Tujuan asuhan kebidanan yang lebih luas selama masa ini adalah memberikan perawatan komprehensif  kepada bayi baru lahir pada saat ia dalam ruang- rawat, untuk mengajarkan orang tua sehingga orang tua bayi memiliki pengetahuan dan sikap yang baik terhadap bagaimana merawat bayi mereka, dan untuk memberi motivasi terhadap upaya pasangan menjadi orang tua, sehingga orang tua percaya diri dan mantap.          

factor-factor penyebab terjadinya pendarahan tali pusat:
ü Robekan umbilikus normal
ü Robekan umbilikus abnormal
ü Robekan pembuluh darah abnormal
ü Perdarahan akibat placenta previa dan abrotio placenta

Penanganannya:
*  Penanganan disesuaikan dengan penyebab dari perdarahan tali pusat yang terjadi
*  Untuk penanganan awal, harus dilakukan tindakan pencegahan infeksi paa tali pusat.
*  Segera lakukan inform consent dan inform choise pada keluarga pasien untuk dilakukan rujukan.

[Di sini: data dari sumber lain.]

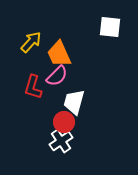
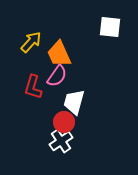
pink semicircle: rotated 10 degrees counterclockwise
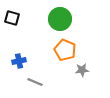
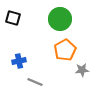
black square: moved 1 px right
orange pentagon: rotated 20 degrees clockwise
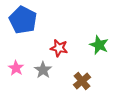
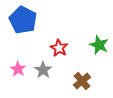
red star: rotated 18 degrees clockwise
pink star: moved 2 px right, 1 px down
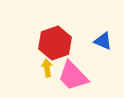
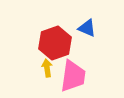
blue triangle: moved 16 px left, 13 px up
pink trapezoid: rotated 128 degrees counterclockwise
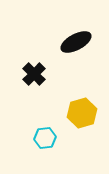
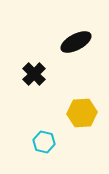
yellow hexagon: rotated 12 degrees clockwise
cyan hexagon: moved 1 px left, 4 px down; rotated 20 degrees clockwise
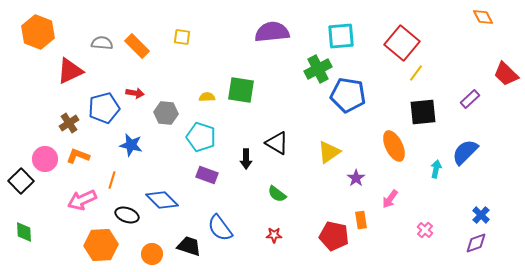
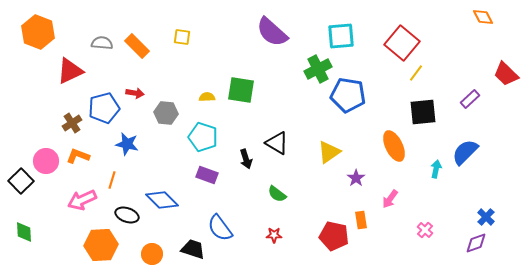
purple semicircle at (272, 32): rotated 132 degrees counterclockwise
brown cross at (69, 123): moved 3 px right
cyan pentagon at (201, 137): moved 2 px right
blue star at (131, 145): moved 4 px left, 1 px up
pink circle at (45, 159): moved 1 px right, 2 px down
black arrow at (246, 159): rotated 18 degrees counterclockwise
blue cross at (481, 215): moved 5 px right, 2 px down
black trapezoid at (189, 246): moved 4 px right, 3 px down
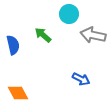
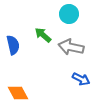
gray arrow: moved 22 px left, 12 px down
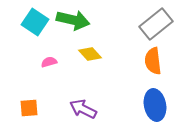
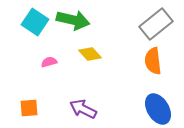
blue ellipse: moved 3 px right, 4 px down; rotated 20 degrees counterclockwise
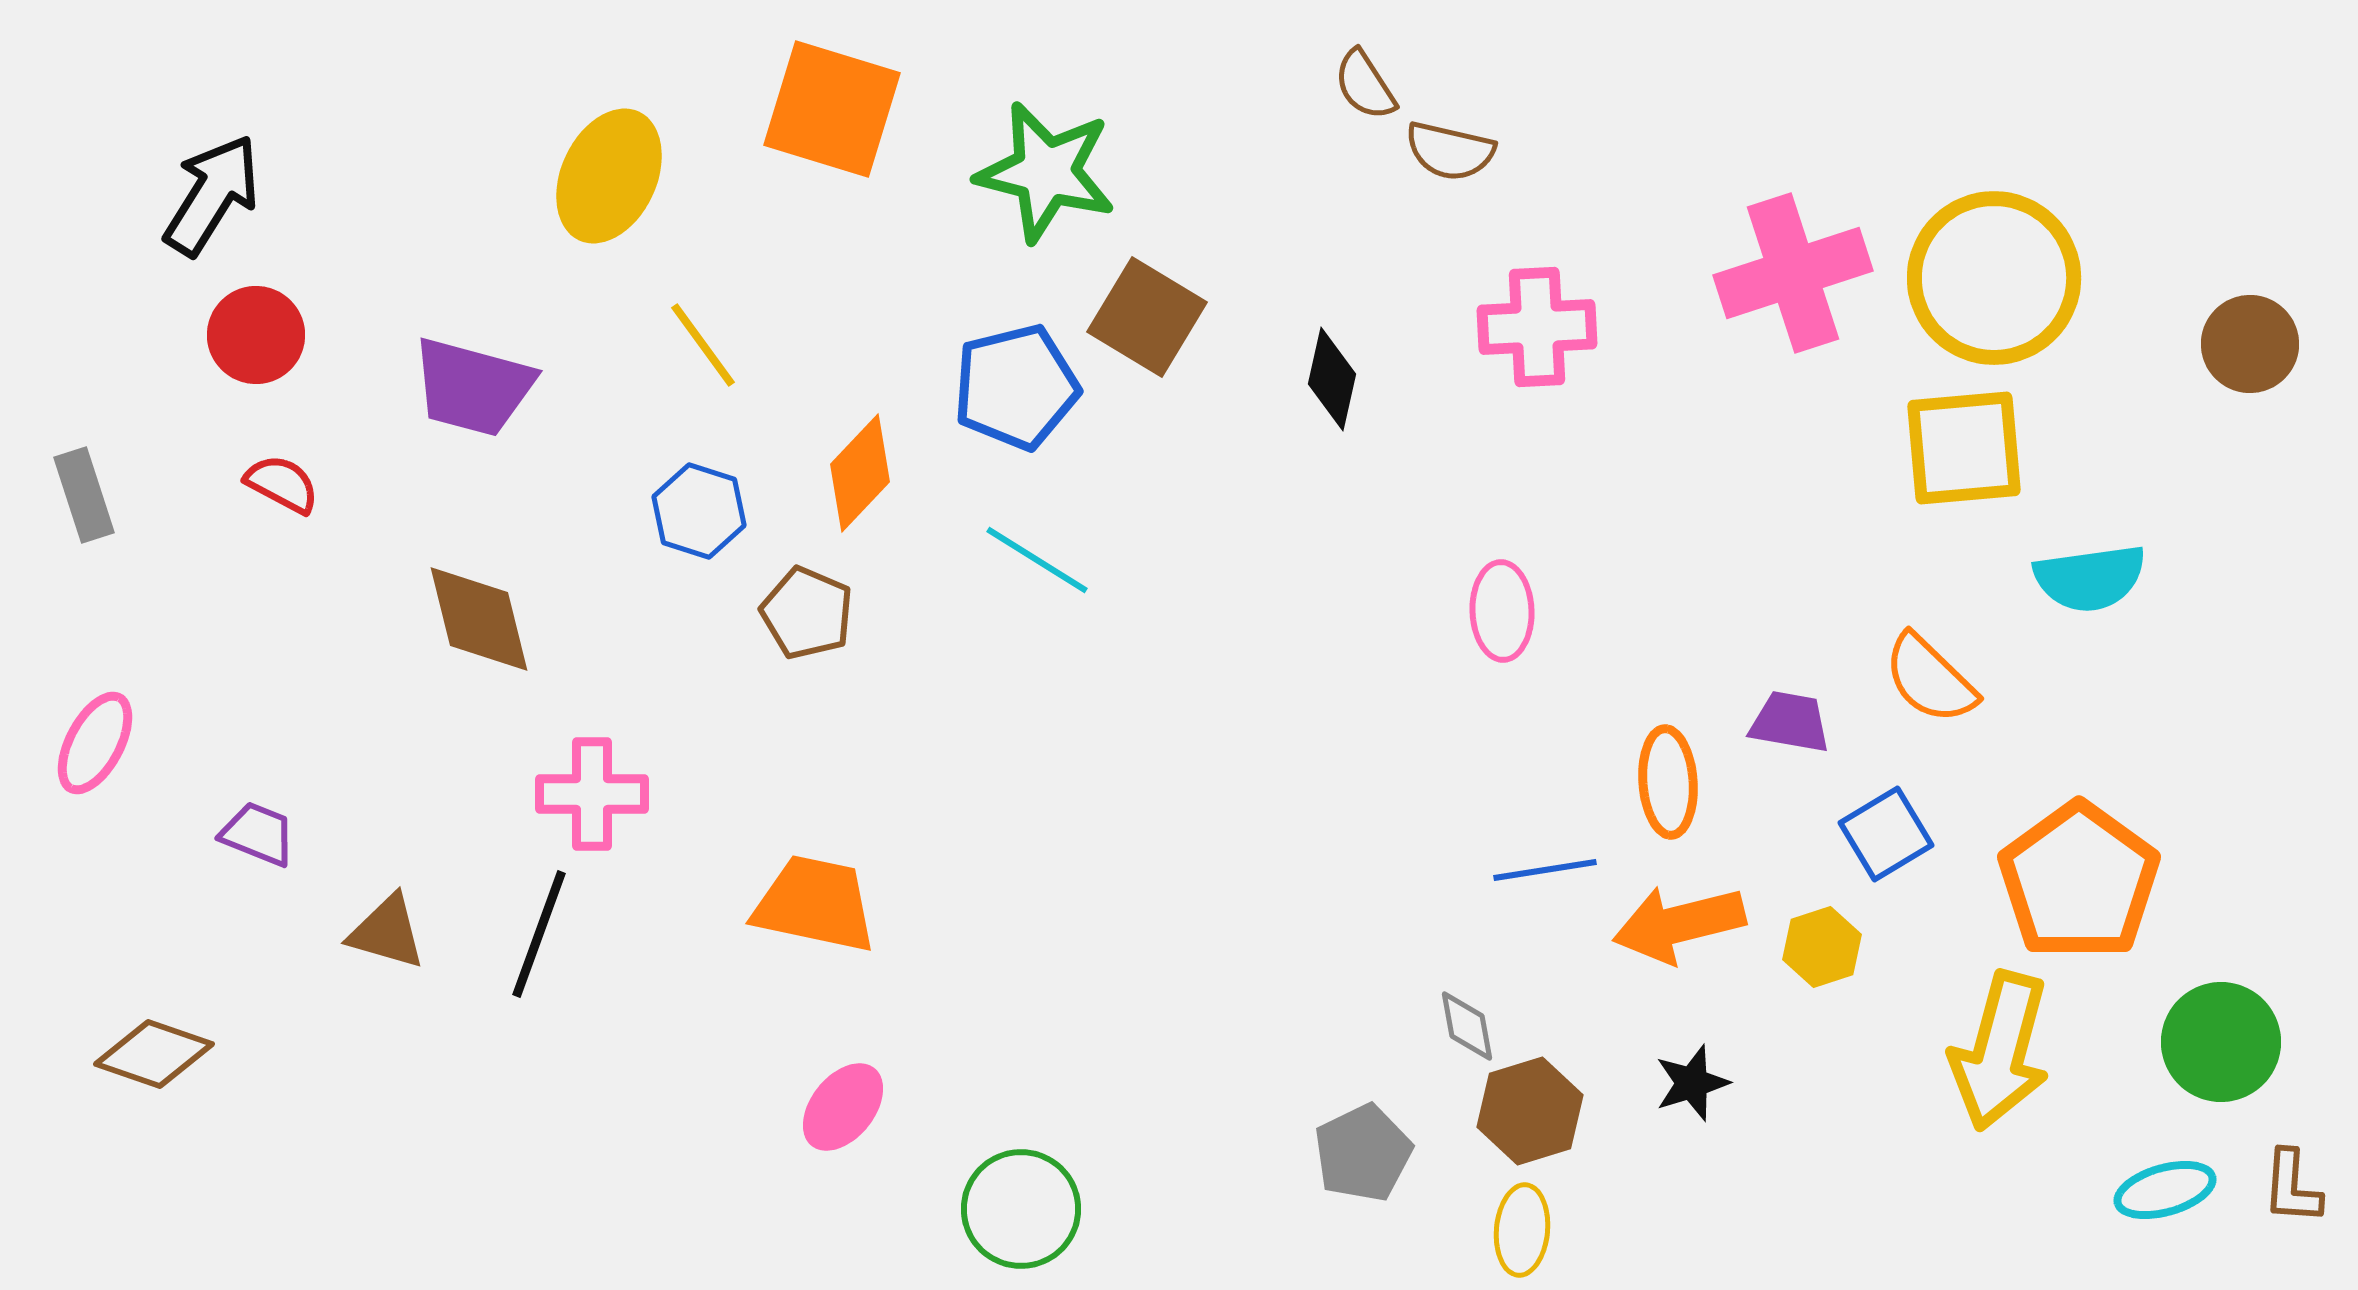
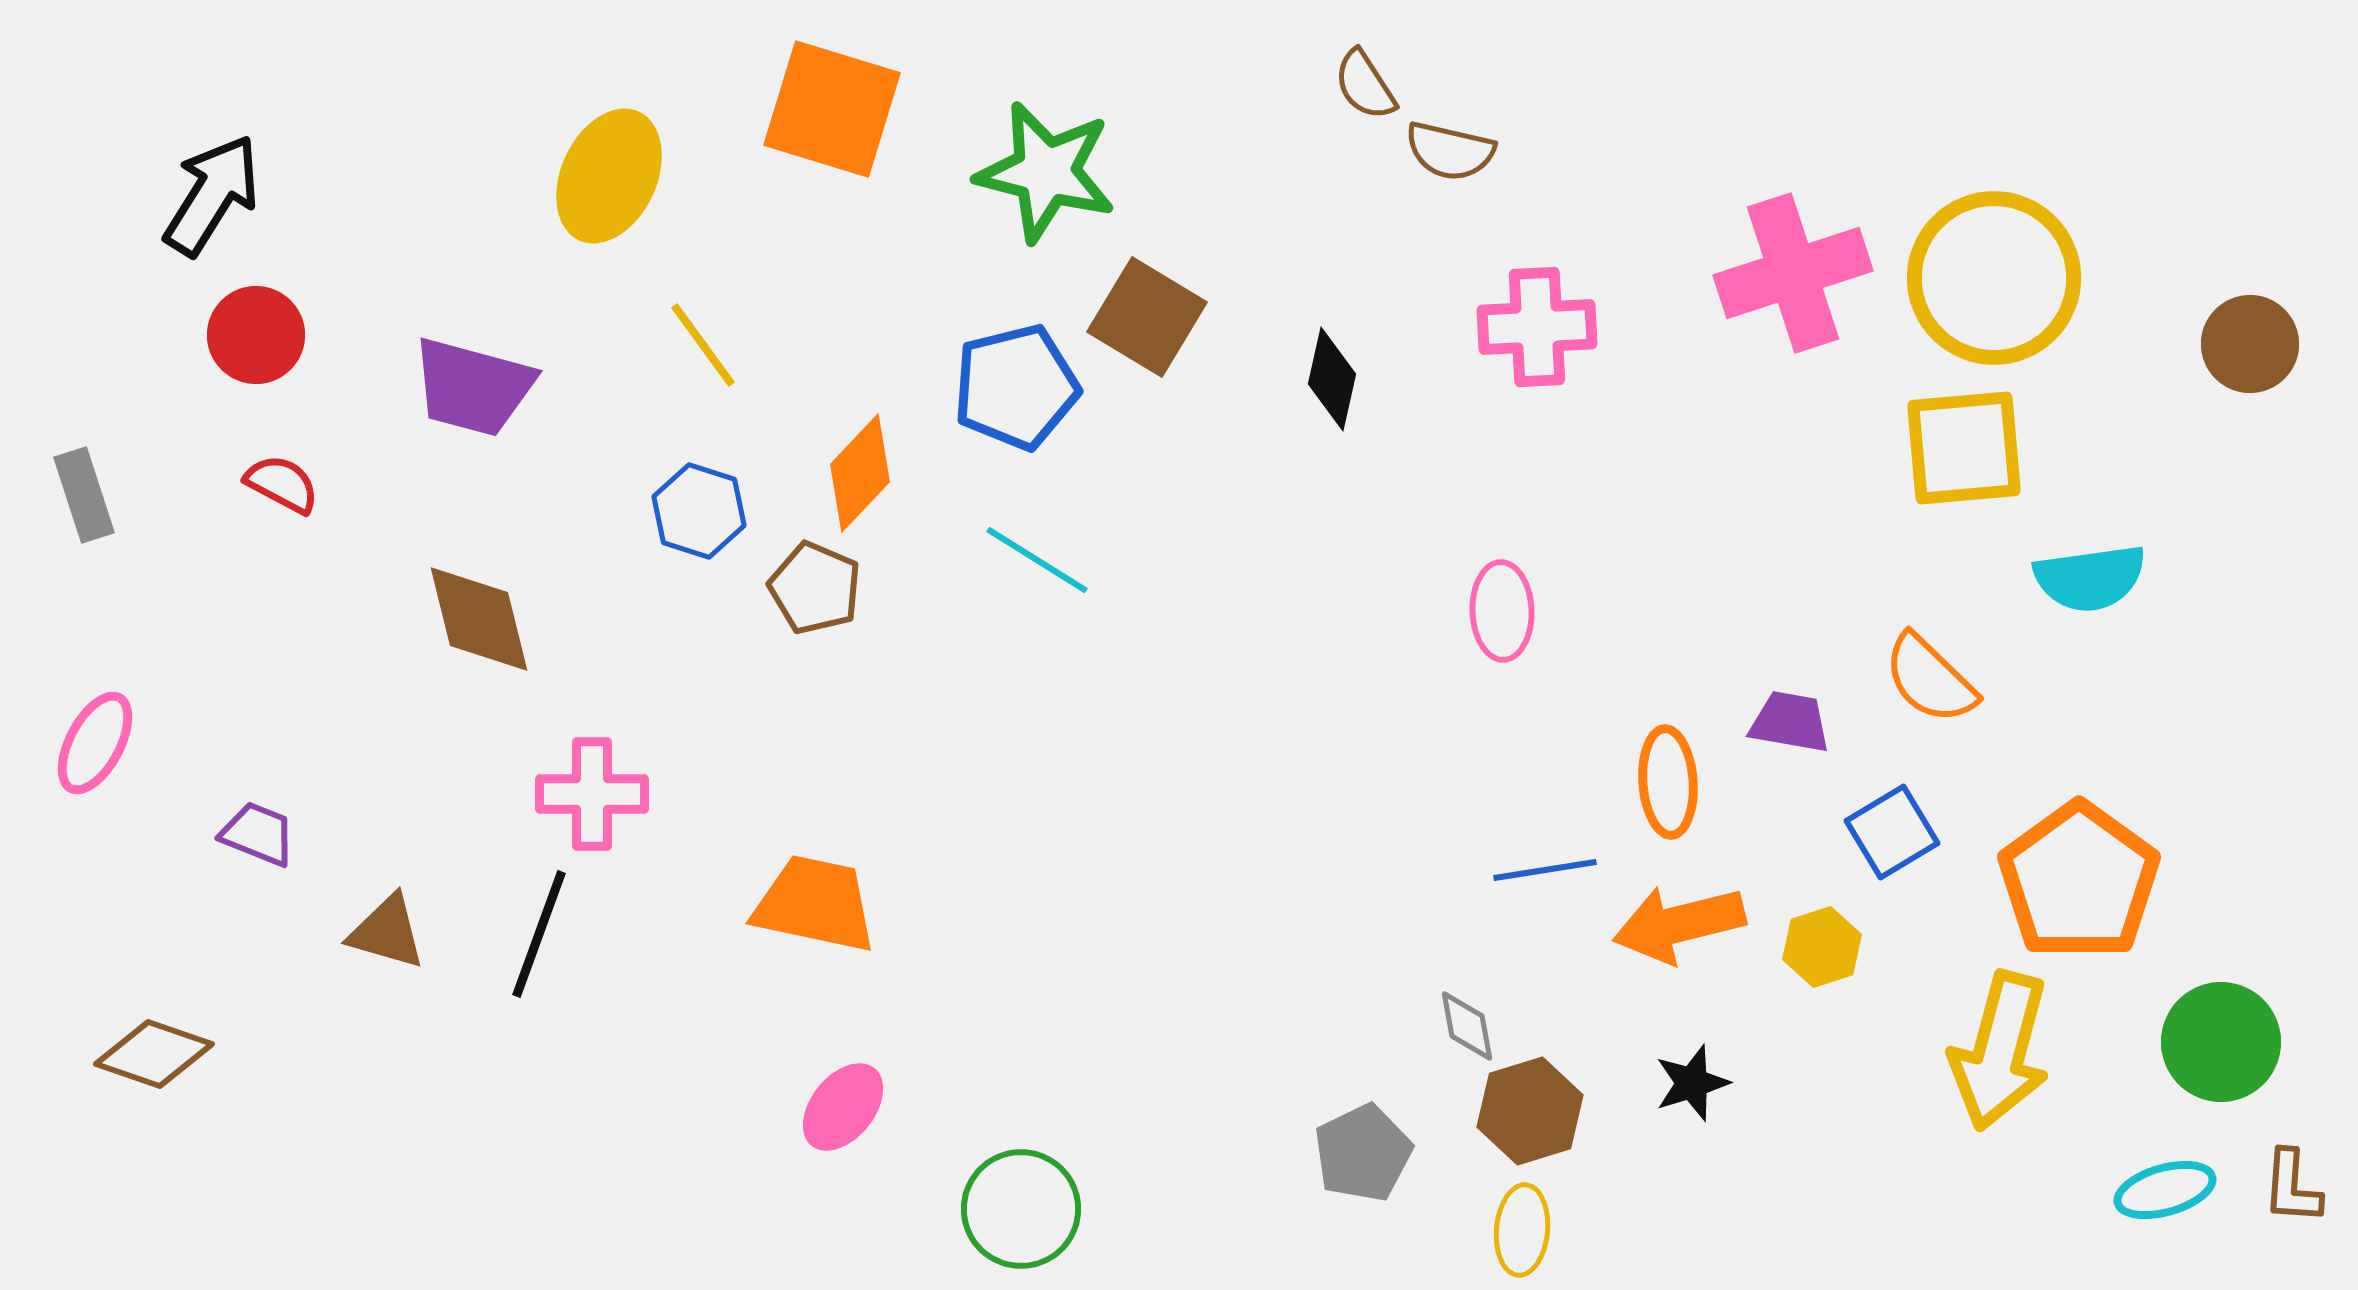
brown pentagon at (807, 613): moved 8 px right, 25 px up
blue square at (1886, 834): moved 6 px right, 2 px up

Membiarkan tali pusat setelah bayi agir itu adalah normal, dan penjepitan tali pusat setelah bayi lahir sebenarnya adalah intervensi bedah dalam proses kelahiran normal. Sehingga harusnya tindakan pengekleman tali pusat segera setelah bayi lahir itu didiskusikan dengan keluarga. Namun dengan adanya aturan seperti “management aktif kala” SC maka penundaan pengekleman tali pusat semakin jarang dilakukan. Namun jika Anda mengetahui keuntungan penundaan pengekleman tali pusat dan mengetahui keuntungan dari penundaan [engekleman tali pusat pada bayi Anda, saya yakin Anda akan memilih untuk memberikan yang terbaik untuk bayi Anda.

 Saat ini banyak bukti kuat dan berdasarkan penelitian ilmiah yang terpercaya bahwa pengekleman dan pemotongan tali pusat segera setelah lahir bisa bahaya untuk bayi Anda. Sedangkan penundaan pengekleman tali pusat banyak keuntungannya.